Feelings of isolation and loneliness are common for many people, but they are far more difficult to deal with when you are bereaved.
Here are some ideas from our team of volunteer befrienders that may help.
1. Think about who is supportive to you in your environment and what gives your life purpose and direction (family, friends, neighbours, colleagues, clubs, athletic activities, groups, church groups, support groups, bereavement counsellor). Who are you most comfortable with, and who is the most comfortable (accepting and caring) with your grief? Look for those who will listen without judging you, or for those who have suffered a similar loss. So many of us have been brought up to be independent. ‘I’m going to handle this grief myself.’ We find it difficult to ask for help. Yet we need help. Asking for help from caring people can make a big difference in working through your grief. Force yourself to reach out for help. Be honest with others about what you’re feeling and allow yourself to express your sadness rather than masking it.

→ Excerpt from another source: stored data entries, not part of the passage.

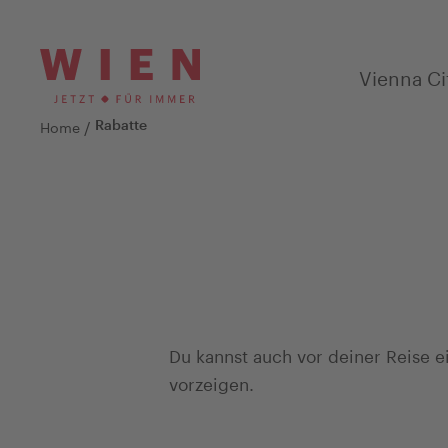
Vienna Ci
/
Home
Rabatte
Du kannst auch vor deiner Reise 
vorzeigen.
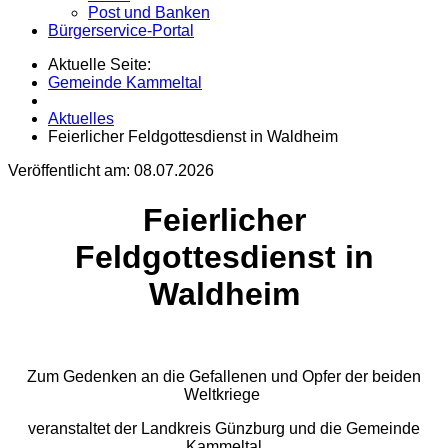
Post und Banken
Bürgerservice-Portal
Aktuelle Seite:
Gemeinde Kammeltal
Aktuelles
Feierlicher Feldgottesdienst in Waldheim
Veröffentlicht am:
08.07.2026
Feierlicher
Feldgottesdienst in
Waldheim
Zum Gedenken an die Gefallenen und Opfer der beiden
Weltkriege
veranstaltet der Landkreis Günzburg und die Gemeinde
Kammeltal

2. Be aware of a lowered self-esteem. We might think to ourselves, ‘I don’t like the person I’ve become, no-one wants to spend time with me, everyone else is happy and has friends to talk to.’ Often it is the unrealistic expectations we place on ourselves that we should be handling our grief better – but no doubt we are doing better than we give ourselves credit. We may feel as if we are ‘going crazy’ or our grief is ‘out of control.’ This is common in bereaved people. It is important to realise that grief takes time. Much more time than we think it should. Be patient with yourself. If you are struggling over a longer period, a cognitive behavioural therapist can help with negative thoughts.

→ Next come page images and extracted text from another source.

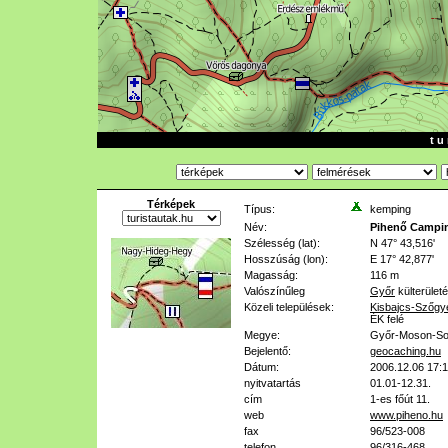
t u 
Térképek
Típus:
kemping
Név:
Pihenő Campi
Szélesség (lat):
N 47° 43,516'
Hosszúság (lon):
E 17° 42,877'
Magasság:
116 m
Valószínűleg
Győr
külterület
Közeli települések:
Kisbajcs-Szőgy
ÉK felé
Megye:
Győr-Moson-So
Bejelentő:
geocaching.hu
Dátum:
2006.12.06 17:
nyitvatartás
01.01-12.31.
cím
1-es főút 11.
web
www.piheno.hu
fax
96/523-008
telefon
96/316-468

3. We often hear ‘Time will heal’. Yes, time does soften the hurt a little, but mainly it is what we do with time that matters: read, talk, struggle with the phases, get help when we become stuck in a phase, be gentle with ourselves, lower our expectations, take time to build new memories with family and friends.
4. Don’t expect others to guess what you need. When you want to be touched, held, hugged, listened to or pampered, say so. If all you want from others is help with simple errands, tasks, and repairs, say so. Let others (especially children) know if and when you need to be alone, so they won’t feel rejected.

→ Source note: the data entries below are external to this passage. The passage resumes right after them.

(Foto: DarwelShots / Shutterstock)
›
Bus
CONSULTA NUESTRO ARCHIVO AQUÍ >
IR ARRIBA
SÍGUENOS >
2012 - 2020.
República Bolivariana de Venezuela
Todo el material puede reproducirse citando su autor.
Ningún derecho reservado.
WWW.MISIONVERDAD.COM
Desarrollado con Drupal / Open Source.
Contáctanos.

5. Go somewhere and have a good, long cry – and do it as often as you wish. You have every right to miss the person who has died. Accept your feelings as normal. Crying is therapeutic as it releases stress hormones which helps the chemical balance in the brain. Don’t fight the tears.
6. Find time alone to process what’s happened: to remember, to dream, and to think.
7. Identify your loneliest times, and think of how you can alter your routines and environment (for example, rearrange the furniture in a room; plan your weekends ahead of time; use your microwave for quick, easy meals). Make the best of your alone time – do something constructive, therapeutic, or good for your health.
8. You can choose to bear with people who don’t say the right things. You can enlighten them about what you know of grief, or you can look to others who are more understanding to find the support you need. While some people really are thoughtless and don’t think before they speak, bear in mind that many well-meaning individuals have yet to experience a significant loss, so they really don’t know what grief feels like, or how to respond, or what to say. They aren’t deliberately trying to hurt you.
9. Realise that no one can totally understand the relationship you had with the person who has died.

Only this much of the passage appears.